Il biondino sorrise mentre il moro lo aiutava ad alzarsi; seppe di essere arrossito non appena si fece aiutare da Thomas, quindi finse di niente e, quando finì di vestirsi uscì dalla casa accompagnato dall'ebreo. Questo lo portò fuori città, verso una vecchia pista per l'atletica, abbandonata al tempo che incombeva su di lui; per tutto il percorso Newt non fece altro che guardare Thomas, a contemplare il suo fisico asciutto e atletico, il suo splendido volto, le sue labbra rosee... Quando entrò, vide al centro della pista tre figure, che tuttavia riuscì a distinguere solo una volta arrivato lì; tra loro c'era un ragazzo asiatico con i capelli e gli occhi scuri, poi ce ne erano altri due, uno di colore e l'altro...era una ragazza.
"Ehi ragazzi!", urlò Thomas, richiamando la loro attenzione.
L'asiatico si voltò e, quando vide l'ebreo, gli corse incontro con un sorriso stampato sulle labbra.
"Ciao" salutò, prima di vedere Newt, cambiando radicalmente sguardo "lui chi è?".
"Mi chiamo Newt", rispose il biondino.
"Sei un tedesco?".
"Minho" lo richiamò Thomas "non temere; è mio amico".
"Io non mi fido di loro", commentò il ragazzo di colore.
"Credimi Alby" gli disse l'ebreo "lui è apposto".
"E tu come lo sai?", domandò la ragazza.
"Osservo i tedeschi tutti i santi giorni Teresa, e credimi che lui è apposto".
Minho sospirò prima di avvicinarsi a Newt e stringergli la mano.
"Io mi chiamo Minho e loro invece sono Alby" indicò il primo ragazzo che aveva parlato "e Teresa", lo disse indicando la ragazza, mora con gli occhi azzurri.
Newt sorrise e contraccambiò la stretta di mano.
"Ti va di fare una gara?", gli chiese l'asiatico senza alcun preavviso.
Il biondino rimase interdetto.
"U-una g-gara?", balbetto'.
"Certo! Non avrai mica paura del ragazzo più fico della Germania!".

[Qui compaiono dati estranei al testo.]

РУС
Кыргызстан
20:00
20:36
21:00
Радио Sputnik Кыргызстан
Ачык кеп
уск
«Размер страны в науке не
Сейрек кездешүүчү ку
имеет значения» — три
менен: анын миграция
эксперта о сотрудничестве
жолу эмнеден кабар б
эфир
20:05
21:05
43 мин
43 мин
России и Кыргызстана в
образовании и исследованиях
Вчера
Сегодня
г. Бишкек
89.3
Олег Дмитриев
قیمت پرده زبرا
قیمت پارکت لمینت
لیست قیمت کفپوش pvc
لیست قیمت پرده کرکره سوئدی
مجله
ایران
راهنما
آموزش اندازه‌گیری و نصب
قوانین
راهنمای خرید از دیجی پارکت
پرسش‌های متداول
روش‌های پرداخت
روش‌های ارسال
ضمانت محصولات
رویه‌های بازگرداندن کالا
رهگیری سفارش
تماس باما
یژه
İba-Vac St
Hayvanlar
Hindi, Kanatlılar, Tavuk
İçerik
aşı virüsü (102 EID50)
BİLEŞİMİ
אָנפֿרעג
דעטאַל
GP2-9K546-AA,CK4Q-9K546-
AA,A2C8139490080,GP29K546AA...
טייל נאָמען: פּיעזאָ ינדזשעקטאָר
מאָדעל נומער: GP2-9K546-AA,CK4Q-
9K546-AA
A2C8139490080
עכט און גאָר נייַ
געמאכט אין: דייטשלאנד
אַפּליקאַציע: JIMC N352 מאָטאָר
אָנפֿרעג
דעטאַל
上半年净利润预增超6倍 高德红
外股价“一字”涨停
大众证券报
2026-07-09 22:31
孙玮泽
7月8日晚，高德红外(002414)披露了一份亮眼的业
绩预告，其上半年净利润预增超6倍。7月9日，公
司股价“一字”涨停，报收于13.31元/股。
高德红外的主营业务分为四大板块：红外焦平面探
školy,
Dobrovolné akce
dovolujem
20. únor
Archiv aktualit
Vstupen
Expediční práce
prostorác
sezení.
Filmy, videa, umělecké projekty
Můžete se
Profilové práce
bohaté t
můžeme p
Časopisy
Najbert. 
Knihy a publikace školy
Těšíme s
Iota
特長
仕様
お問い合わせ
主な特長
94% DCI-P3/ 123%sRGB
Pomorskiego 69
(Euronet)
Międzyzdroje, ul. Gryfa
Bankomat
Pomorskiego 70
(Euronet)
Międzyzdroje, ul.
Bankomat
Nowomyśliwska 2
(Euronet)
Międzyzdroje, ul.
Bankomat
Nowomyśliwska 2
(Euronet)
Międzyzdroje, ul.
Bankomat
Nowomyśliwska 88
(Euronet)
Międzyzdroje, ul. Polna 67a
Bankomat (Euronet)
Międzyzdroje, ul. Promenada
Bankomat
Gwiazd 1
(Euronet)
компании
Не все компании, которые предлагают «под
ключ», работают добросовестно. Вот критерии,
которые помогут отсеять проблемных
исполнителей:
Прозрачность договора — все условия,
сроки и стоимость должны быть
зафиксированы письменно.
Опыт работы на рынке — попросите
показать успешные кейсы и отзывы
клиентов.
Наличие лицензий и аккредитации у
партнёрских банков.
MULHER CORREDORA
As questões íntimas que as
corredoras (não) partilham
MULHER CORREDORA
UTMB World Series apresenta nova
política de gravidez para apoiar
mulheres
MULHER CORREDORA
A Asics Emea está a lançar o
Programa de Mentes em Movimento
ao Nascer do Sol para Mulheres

"Non è quello. È che sono zoppo".
"E non vai a curarti?", domandò Alby.
"No. La caviglia è incurabile".
"Com'è successo?", chiese Teresa.
Stavano esagerando; Thomas lo capì dallo sguardo di Newt, e dagli occhi che gli si erano inumiditi.

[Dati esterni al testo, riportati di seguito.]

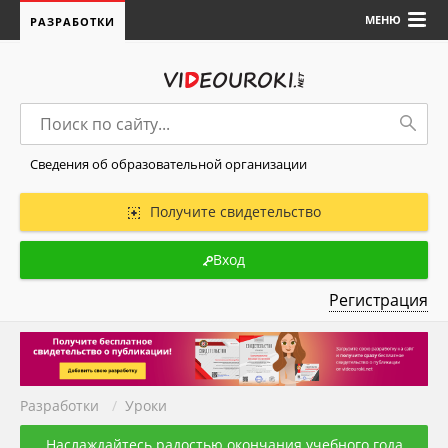
МЕНЮ
РАЗРАБОТКИ
Сведения об образовательной организации
Получите свидетельство
Вход
Регистрация
Разработки
/
Уроки
Наслаждайтесь радостью окончания учебного года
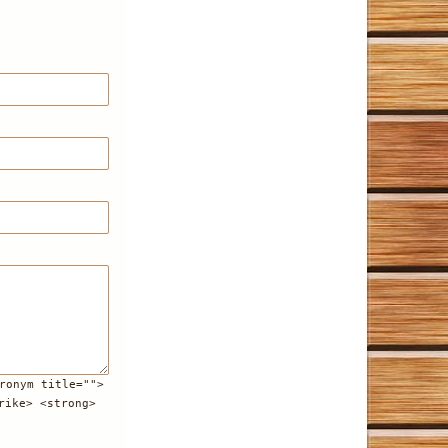
ronym title="">
rike> <strong>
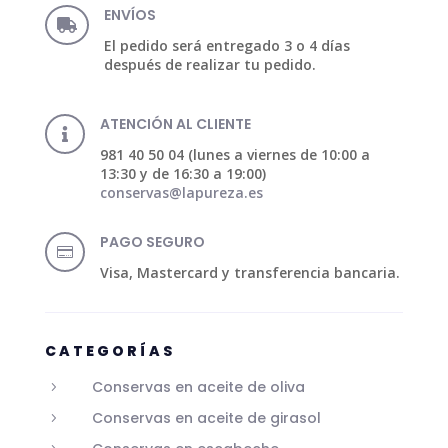
ENVÍOS

El pedido será entregado 3 o 4 días
después de realizar tu pedido.
ATENCIÓN AL CLIENTE

981 40 50 04 (lunes a viernes de 10:00 a
13:30 y de 16:30 a 19:00)
conservas@lapureza.es
PAGO SEGURO

Visa, Mastercard y transferencia bancaria.
CATEGORÍAS
Conservas en aceite de oliva
5
Conservas en aceite de girasol
5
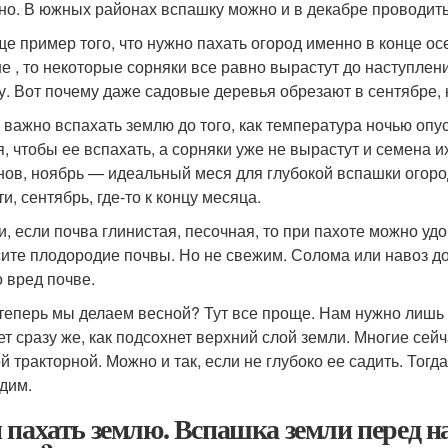
но. В южных районах вспашку можно и в декабре проводить
ще пример того, что нужно пахать огород именно в конце ос
е , то некоторые сорняки все равно вырастут до наступлени
у. Вот почему даже садовые деревья обрезают в сентябре, 
 важно вспахать землю до того, как температура ночью опу
я, чтобы ее вспахать, а сорняки уже не вырастут и семена 
нов, ноябрь — идеальный меся для глубокой вспашки огород
и, сентябрь, где-то к концу месяца.
ти, если почва глинистая, песочная, то при пахоте можно у
ите плодородие почвы. Но не свежим. Солома или навоз дол
о вред почве.
 теперь мы делаем весной? Тут все проще. Нам нужно лишь
ет сразу же, как подсохнет верхний слой земли. Многие сейч
й тракторной. Можно и так, если не глубоко ее садить. Тог
дим.
 пахать землю. Вспашка земли перед 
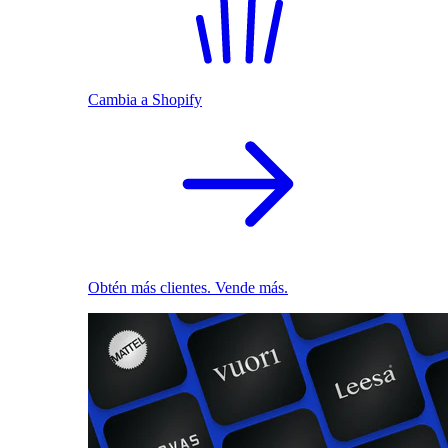
Cambia a Shopify
Obtén más clientes. Vende más.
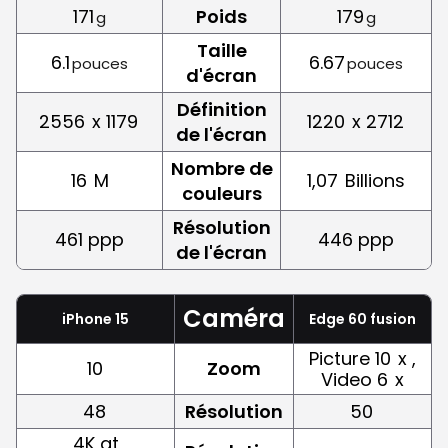
171
Poids
179
g
g
Taille
6.1
6.67
pouces
pouces
d'écran
Définition
2556
x 1179
1220
x 2712
de l'écran
Nombre de
16
M
1,07
Billions
couleurs
Résolution
461 ppp
446 ppp
de l'écran
Caméra
iPhone 15
Edge 60 fusion
Picture 10
x ,
10
Zoom
Video 6
x
48
Résolution
50
4K at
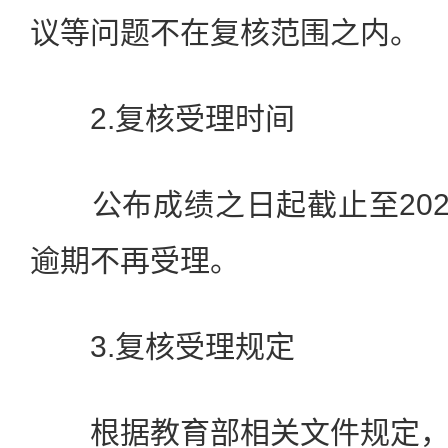
议等问题不在复核范围之内。
2.复核受理时间
公布成绩之日起截止至2024年
逾期不再受理。
3.复核受理规定
根据教育部相关文件规定，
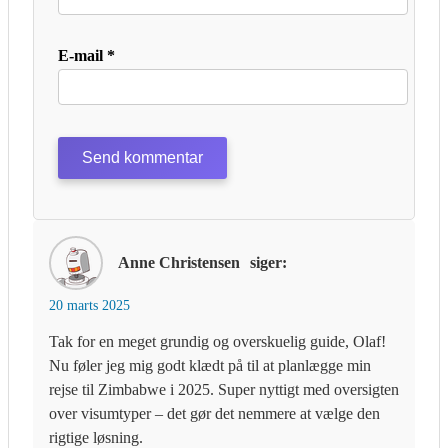
E-mail
*
Anne Christensen
siger:
20 marts 2025
Tak for en meget grundig og overskuelig guide, Olaf!
Nu føler jeg mig godt klædt på til at planlægge min
rejse til Zimbabwe i 2025. Super nyttigt med oversigten
over visumtyper – det gør det nemmere at vælge den
rigtige løsning.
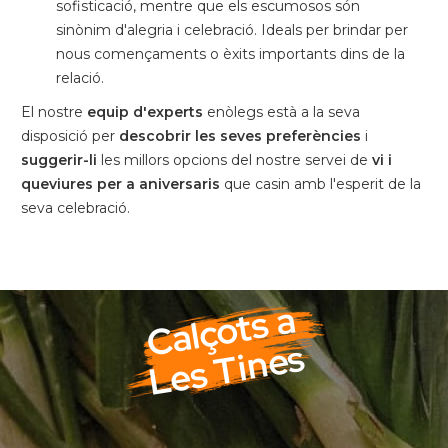
sofisticació, mentre que els escumosos són
sinònim d'alegria i celebració. Ideals per brindar per
nous començaments o èxits importants dins de la
relació.
El nostre
equip d'experts
enòlegs està a la seva
disposició per
descobrir les seves preferències
i
suggerir-li
les millors opcions del nostre servei de
vi i
queviures per a aniversaris
que casin amb l'esperit de la
seva celebració.
Calçots a
Les Tines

"Tutto apposto?", gli chiese, poggiando la mano sulla sua spalla.
Il ragazzo gliela scostò in malo modo e corse via; Thomas lo seguì poco dopo, raggiungendolo senza difficoltà.

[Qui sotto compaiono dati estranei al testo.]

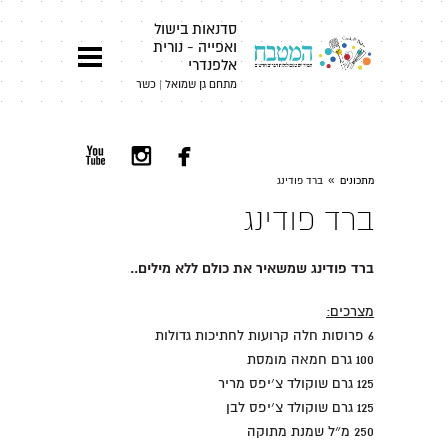
סדנאות בישול
ואפייה - נורית
אלפנדרי
מתחם גן שמואל | כשר



»
מתכונים
ברד פודינג
ברד פודינג
ברד פודינג שמשאיר את כולם ללא מילים..
מצרכים:
6 פרוסות חלה קרועות לחתיכות גדולות
100 גרם חמאה מומסת
125 גרם שוקולד צ׳יפס מריר
125 גרם שוקולד צ׳יפס לבן
250 מ״ל שמנת מתוקה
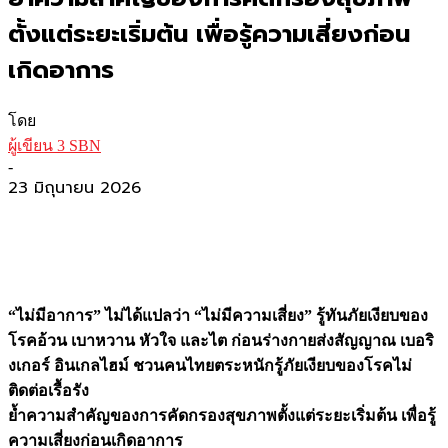
ตั้งแต่ระยะเริ่มต้น เพื่อรู้ความเสี่ยงก่อน
เกิดอาการ
โดย
ผู้เขียน 3 SBN
-
23 มิถุนายน 2026
“ไม่มีอาการ” ไม่ได้แปลว่า “ไม่มีความเสี่ยง”
รู้ทันภัยเงียบของ
โรคอ้วน เบาหวาน หัวใจ และไต ก่อนร่างกายส่งสัญญาณ
เบอริ
งเกอร์ อินเกลไฮม์ ชวนคนไทยตระหนักรู้ภัยเงียบของโรคไม่
ติดต่อเรื้อรัง
ย้ำความสำคัญของการคัดกรองสุขภาพตั้งแต่ระยะเริ่มต้น เพื่อรู้
ความเสี่ยงก่อนเกิดอาการ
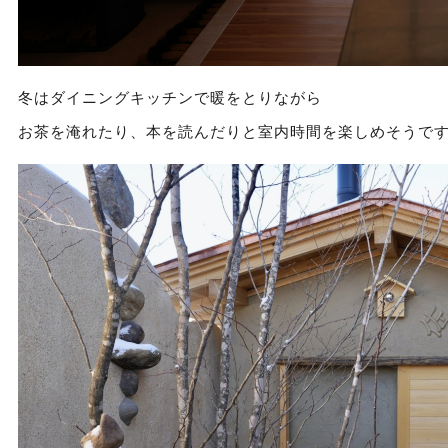
冬はダイニングキッチンで暖をとりながら
お茶を淹れたり、本を読んだりと室内時間を楽しめそうで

"Ehi Newt che succede?", disse.
Il biondino non lo ascoltò e proseguì nella sua corsa verso il cimitero, ma essendo zoppo l'ebreo lo raggiunse senza problemi.
"Lasciami in pace!", urlò Newt.
"Ma cos'hai? Cos'hanno detto per farti scappare via?".
L'altro non rispose e continuò a correre, giungendo infine al cimitero; Newt si diresse verso la lapide di Chuck e cadde in ginocchio per la stanchezza. Thomas lo raggiunse e, silenziosamente, si mise dietro a lui.
"So che non sono affari miei; dopotutto, sono un ebreo, e non merito di sapere le vostre faccende. Ma ciononostante voglio aiutarti e sostenerti; basta solamente che tu me lo dica".
Newt rimase chino sulla lapide, senza mai né parlare né tantomeno alzare lo sguardo; Thomas sospirò, quindi fece per andarsene quando il biondino gli prese il polso, bloccandolo.
"Ti imploro" mormorò Newt con la voce incrinata dal pianto "ho bisogno di raccontare questo fatto a qualcuno".
"E perché me? Sono un ebreo".
"No Thomas" rispose l'altro, guardandolo in volto "tu sei molto di più".
Il moro sorrise, quindi si sedette sulla ghiaia mentre Newt iniziava a raccontare la storia.

Newt era preoccupato; non riusciva a trovare Chuck da nessuna parte della casa, e temeva che gli fosse capitato qualcosa di brutto, così scese in soggiorno dove i suoi genitori stavano bevendo il loro " pomeridiano".
"Avete visto Chuck?", domandò Newt.
"No tesoro" gli rispose la madre "non era con te?".
", ma poi mi ha detto che usciva a fare compere e poi non è più tornato".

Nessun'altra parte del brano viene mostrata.